*Task details*. With pictures left out, set down exactly the lines that begin at the one containing "RIDING GOODS" and end with the last line of the entries below.

[Data excerpts]
════

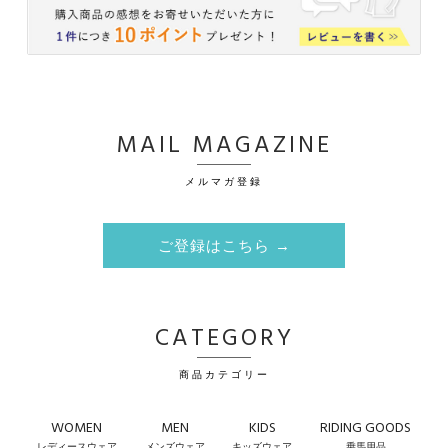
MAIL MAGAZINE
メルマガ登録
ご登録はこちら →
CATEGORY
商品カテゴリー
WOMEN
MEN
KIDS
RIDING GOODS
レディースウェア
メンズウェア
キッズウェア
乗馬用品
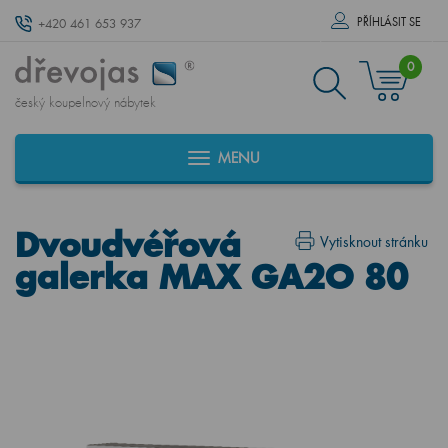
PŘÍHLÁSIT SE
+420 461 653 937
0
český koupelnový nábytek
MENU
Dvoudvéřová
Vytisknout stránku
galerka MAX GA2O 80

════

*Result for this exercise*.
RIDING GOODS
レディースウェア
メンズウェア
キッズウェア
乗馬用品
PŘÍHLÁSIT SE
+420 461 653 937
0
český koupelnový nábytek
MENU
Dvoudvéřová
Vytisknout stránku
galerka MAX GA2O 80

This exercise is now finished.